• **What is needed**: Below are the records; retype each one exactly.

Start of Excerpted data

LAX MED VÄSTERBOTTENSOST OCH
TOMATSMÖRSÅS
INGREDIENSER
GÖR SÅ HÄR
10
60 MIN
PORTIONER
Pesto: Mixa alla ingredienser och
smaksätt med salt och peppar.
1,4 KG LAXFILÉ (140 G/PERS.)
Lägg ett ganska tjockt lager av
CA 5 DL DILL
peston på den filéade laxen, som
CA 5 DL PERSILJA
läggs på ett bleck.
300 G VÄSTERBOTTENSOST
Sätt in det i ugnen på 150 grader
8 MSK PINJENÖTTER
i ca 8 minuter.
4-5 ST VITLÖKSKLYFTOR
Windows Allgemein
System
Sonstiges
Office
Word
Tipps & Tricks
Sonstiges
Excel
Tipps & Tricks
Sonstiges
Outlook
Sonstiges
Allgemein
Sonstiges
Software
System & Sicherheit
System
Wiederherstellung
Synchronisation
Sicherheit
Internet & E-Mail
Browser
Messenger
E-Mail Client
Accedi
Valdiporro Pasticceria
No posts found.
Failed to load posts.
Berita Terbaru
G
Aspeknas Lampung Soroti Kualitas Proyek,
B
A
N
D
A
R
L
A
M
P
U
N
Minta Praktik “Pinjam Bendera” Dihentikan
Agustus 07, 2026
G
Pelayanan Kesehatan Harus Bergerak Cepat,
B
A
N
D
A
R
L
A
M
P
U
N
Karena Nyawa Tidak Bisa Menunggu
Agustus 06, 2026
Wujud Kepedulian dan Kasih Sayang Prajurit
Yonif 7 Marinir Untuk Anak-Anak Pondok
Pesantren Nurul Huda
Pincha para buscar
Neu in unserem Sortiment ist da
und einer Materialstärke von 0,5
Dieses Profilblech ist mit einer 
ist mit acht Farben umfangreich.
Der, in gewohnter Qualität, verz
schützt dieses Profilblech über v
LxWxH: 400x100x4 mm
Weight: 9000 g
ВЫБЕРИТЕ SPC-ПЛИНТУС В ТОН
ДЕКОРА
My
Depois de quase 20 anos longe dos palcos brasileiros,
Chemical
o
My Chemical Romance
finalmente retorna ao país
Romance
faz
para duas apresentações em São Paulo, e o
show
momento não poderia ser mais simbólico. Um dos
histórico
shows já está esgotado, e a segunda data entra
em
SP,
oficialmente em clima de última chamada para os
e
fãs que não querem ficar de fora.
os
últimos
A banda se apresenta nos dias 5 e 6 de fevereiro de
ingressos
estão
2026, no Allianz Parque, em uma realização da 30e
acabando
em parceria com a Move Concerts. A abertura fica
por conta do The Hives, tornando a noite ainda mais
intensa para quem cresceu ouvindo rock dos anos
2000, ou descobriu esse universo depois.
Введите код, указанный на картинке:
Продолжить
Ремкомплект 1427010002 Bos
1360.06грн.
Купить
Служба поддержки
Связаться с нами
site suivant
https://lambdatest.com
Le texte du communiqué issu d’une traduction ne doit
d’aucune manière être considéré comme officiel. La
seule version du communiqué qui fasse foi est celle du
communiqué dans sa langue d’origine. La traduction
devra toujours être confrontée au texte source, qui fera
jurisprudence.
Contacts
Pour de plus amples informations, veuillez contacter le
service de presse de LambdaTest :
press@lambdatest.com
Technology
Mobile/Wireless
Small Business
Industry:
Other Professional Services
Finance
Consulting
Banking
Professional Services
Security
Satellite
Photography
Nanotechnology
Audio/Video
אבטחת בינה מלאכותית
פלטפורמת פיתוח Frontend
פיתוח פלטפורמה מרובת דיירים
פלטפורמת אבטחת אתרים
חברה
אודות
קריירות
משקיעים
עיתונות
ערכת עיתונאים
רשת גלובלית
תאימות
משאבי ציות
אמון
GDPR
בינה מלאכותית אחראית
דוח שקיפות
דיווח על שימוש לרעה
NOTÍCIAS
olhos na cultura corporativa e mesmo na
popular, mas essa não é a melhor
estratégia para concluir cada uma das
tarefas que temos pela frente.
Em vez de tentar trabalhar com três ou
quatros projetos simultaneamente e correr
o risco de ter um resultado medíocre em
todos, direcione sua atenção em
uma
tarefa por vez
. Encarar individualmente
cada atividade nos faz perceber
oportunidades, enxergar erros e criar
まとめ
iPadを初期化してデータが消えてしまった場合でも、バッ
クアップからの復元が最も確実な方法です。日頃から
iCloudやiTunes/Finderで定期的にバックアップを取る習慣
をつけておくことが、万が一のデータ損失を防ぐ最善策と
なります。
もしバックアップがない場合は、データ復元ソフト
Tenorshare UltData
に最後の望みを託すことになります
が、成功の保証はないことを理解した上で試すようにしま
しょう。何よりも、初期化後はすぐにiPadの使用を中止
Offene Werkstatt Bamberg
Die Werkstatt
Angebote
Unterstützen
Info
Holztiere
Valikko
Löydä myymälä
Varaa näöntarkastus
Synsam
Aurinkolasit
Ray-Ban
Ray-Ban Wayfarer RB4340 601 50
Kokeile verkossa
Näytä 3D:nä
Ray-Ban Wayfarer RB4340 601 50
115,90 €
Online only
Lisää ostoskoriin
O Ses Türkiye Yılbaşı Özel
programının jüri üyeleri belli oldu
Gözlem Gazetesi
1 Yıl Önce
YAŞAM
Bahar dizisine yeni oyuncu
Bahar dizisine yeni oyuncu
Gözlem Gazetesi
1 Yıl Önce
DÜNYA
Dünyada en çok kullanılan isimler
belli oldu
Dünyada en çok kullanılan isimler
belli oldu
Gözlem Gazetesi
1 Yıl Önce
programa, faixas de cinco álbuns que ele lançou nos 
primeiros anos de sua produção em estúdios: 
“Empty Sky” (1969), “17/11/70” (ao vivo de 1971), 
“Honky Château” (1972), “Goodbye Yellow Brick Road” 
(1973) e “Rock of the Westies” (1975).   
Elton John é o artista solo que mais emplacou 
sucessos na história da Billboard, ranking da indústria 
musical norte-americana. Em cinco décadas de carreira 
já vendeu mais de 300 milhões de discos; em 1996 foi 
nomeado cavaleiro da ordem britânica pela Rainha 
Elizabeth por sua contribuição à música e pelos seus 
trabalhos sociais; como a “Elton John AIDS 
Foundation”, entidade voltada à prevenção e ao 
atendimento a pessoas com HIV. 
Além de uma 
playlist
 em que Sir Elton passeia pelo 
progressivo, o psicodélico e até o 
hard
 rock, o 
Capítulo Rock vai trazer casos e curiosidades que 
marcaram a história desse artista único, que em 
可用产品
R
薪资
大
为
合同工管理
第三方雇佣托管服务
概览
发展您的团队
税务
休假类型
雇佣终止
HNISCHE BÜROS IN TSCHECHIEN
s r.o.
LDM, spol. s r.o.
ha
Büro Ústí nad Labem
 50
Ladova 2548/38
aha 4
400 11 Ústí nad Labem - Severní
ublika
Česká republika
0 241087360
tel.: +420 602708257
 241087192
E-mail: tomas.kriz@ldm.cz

End of Excerpted data

• **Output below**:
LAX MED VÄSTERBOTTENSOST OCH
TOMATSMÖRSÅS
INGREDIENSER
GÖR SÅ HÄR
10
60 MIN
PORTIONER
Pesto: Mixa alla ingredienser och
smaksätt med salt och peppar.
1,4 KG LAXFILÉ (140 G/PERS.)
Lägg ett ganska tjockt lager av
CA 5 DL DILL
peston på den filéade laxen, som
CA 5 DL PERSILJA
läggs på ett bleck.
300 G VÄSTERBOTTENSOST
Sätt in det i ugnen på 150 grader
8 MSK PINJENÖTTER
i ca 8 minuter.
4-5 ST VITLÖKSKLYFTOR
Windows Allgemein
System
Sonstiges
Office
Word
Tipps & Tricks
Sonstiges
Excel
Tipps & Tricks
Sonstiges
Outlook
Sonstiges
Allgemein
Sonstiges
Software
System & Sicherheit
System
Wiederherstellung
Synchronisation
Sicherheit
Internet & E-Mail
Browser
Messenger
E-Mail Client
Accedi
Valdiporro Pasticceria
No posts found.
Failed to load posts.
Berita Terbaru
G
Aspeknas Lampung Soroti Kualitas Proyek,
B
A
N
D
A
R
L
A
M
P
U
N
Minta Praktik “Pinjam Bendera” Dihentikan
Agustus 07, 2026
G
Pelayanan Kesehatan Harus Bergerak Cepat,
B
A
N
D
A
R
L
A
M
P
U
N
Karena Nyawa Tidak Bisa Menunggu
Agustus 06, 2026
Wujud Kepedulian dan Kasih Sayang Prajurit
Yonif 7 Marinir Untuk Anak-Anak Pondok
Pesantren Nurul Huda
Pincha para buscar
Neu in unserem Sortiment ist da
und einer Materialstärke von 0,5
Dieses Profilblech ist mit einer 
ist mit acht Farben umfangreich.
Der, in gewohnter Qualität, verz
schützt dieses Profilblech über v
LxWxH: 400x100x4 mm
Weight: 9000 g
ВЫБЕРИТЕ SPC-ПЛИНТУС В ТОН
ДЕКОРА
My
Depois de quase 20 anos longe dos palcos brasileiros,
Chemical
o
My Chemical Romance
finalmente retorna ao país
Romance
faz
para duas apresentações em São Paulo, e o
show
momento não poderia ser mais simbólico. Um dos
histórico
shows já está esgotado, e a segunda data entra
em
SP,
oficialmente em clima de última chamada para os
e
fãs que não querem ficar de fora.
os
últimos
A banda se apresenta nos dias 5 e 6 de fevereiro de
ingressos
estão
2026, no Allianz Parque, em uma realização da 30e
acabando
em parceria com a Move Concerts. A abertura fica
por conta do The Hives, tornando a noite ainda mais
intensa para quem cresceu ouvindo rock dos anos
2000, ou descobriu esse universo depois.
Введите код, указанный на картинке:
Продолжить
Ремкомплект 1427010002 Bos
1360.06грн.
Купить
Служба поддержки
Связаться с нами
site suivant
https://lambdatest.com
Le texte du communiqué issu d’une traduction ne doit
d’aucune manière être considéré comme officiel. La
seule version du communiqué qui fasse foi est celle du
communiqué dans sa langue d’origine. La traduction
devra toujours être confrontée au texte source, qui fera
jurisprudence.
Contacts
Pour de plus amples informations, veuillez contacter le
service de presse de LambdaTest :
press@lambdatest.com
Technology
Mobile/Wireless
Small Business
Industry:
Other Professional Services
Finance
Consulting
Banking
Professional Services
Security
Satellite
Photography
Nanotechnology
Audio/Video
אבטחת בינה מלאכותית
פלטפורמת פיתוח Frontend
פיתוח פלטפורמה מרובת דיירים
פלטפורמת אבטחת אתרים
חברה
אודות
קריירות
משקיעים
עיתונות
ערכת עיתונאים
רשת גלובלית
תאימות
משאבי ציות
אמון
GDPR
בינה מלאכותית אחראית
דוח שקיפות
דיווח על שימוש לרעה
NOTÍCIAS
olhos na cultura corporativa e mesmo na
popular, mas essa não é a melhor
estratégia para concluir cada uma das
tarefas que temos pela frente.
Em vez de tentar trabalhar com três ou
quatros projetos simultaneamente e correr
o risco de ter um resultado medíocre em
todos, direcione sua atenção em
uma
tarefa por vez
. Encarar individualmente
cada atividade nos faz perceber
oportunidades, enxergar erros e criar
まとめ
iPadを初期化してデータが消えてしまった場合でも、バッ
クアップからの復元が最も確実な方法です。日頃から
iCloudやiTunes/Finderで定期的にバックアップを取る習慣
をつけておくことが、万が一のデータ損失を防ぐ最善策と
なります。
もしバックアップがない場合は、データ復元ソフト
Tenorshare UltData
に最後の望みを託すことになります
が、成功の保証はないことを理解した上で試すようにしま
しょう。何よりも、初期化後はすぐにiPadの使用を中止
Offene Werkstatt Bamberg
Die Werkstatt
Angebote
Unterstützen
Info
Holztiere
Valikko
Löydä myymälä
Varaa näöntarkastus
Synsam
Aurinkolasit
Ray-Ban
Ray-Ban Wayfarer RB4340 601 50
Kokeile verkossa
Näytä 3D:nä
Ray-Ban Wayfarer RB4340 601 50
115,90 €
Online only
Lisää ostoskoriin
O Ses Türkiye Yılbaşı Özel
programının jüri üyeleri belli oldu
Gözlem Gazetesi
1 Yıl Önce
YAŞAM
Bahar dizisine yeni oyuncu
Bahar dizisine yeni oyuncu
Gözlem Gazetesi
1 Yıl Önce
DÜNYA
Dünyada en çok kullanılan isimler
belli oldu
Dünyada en çok kullanılan isimler
belli oldu
Gözlem Gazetesi
1 Yıl Önce
programa, faixas de cinco álbuns que ele lançou nos 
primeiros anos de sua produção em estúdios: 
“Empty Sky” (1969), “17/11/70” (ao vivo de 1971), 
“Honky Château” (1972), “Goodbye Yellow Brick Road” 
(1973) e “Rock of the Westies” (1975).   
Elton John é o artista solo que mais emplacou 
sucessos na história da Billboard, ranking da indústria 
musical norte-americana. Em cinco décadas de carreira 
já vendeu mais de 300 milhões de discos; em 1996 foi 
nomeado cavaleiro da ordem britânica pela Rainha 
Elizabeth por sua contribuição à música e pelos seus 
trabalhos sociais; como a “Elton John AIDS 
Foundation”, entidade voltada à prevenção e ao 
atendimento a pessoas com HIV. 
Além de uma 
playlist
 em que Sir Elton passeia pelo 
progressivo, o psicodélico e até o 
hard
 rock, o 
Capítulo Rock vai trazer casos e curiosidades que 
marcaram a história desse artista único, que em 
可用产品
R
薪资
大
为
合同工管理
第三方雇佣托管服务
概览
发展您的团队
税务
休假类型
雇佣终止
HNISCHE BÜROS IN TSCHECHIEN
s r.o.
LDM, spol. s r.o.
ha
Büro Ústí nad Labem
 50
Ladova 2548/38
aha 4
400 11 Ústí nad Labem - Severní
ublika
Česká republika
0 241087360
tel.: +420 602708257
 241087192
E-mail: tomas.kriz@ldm.cz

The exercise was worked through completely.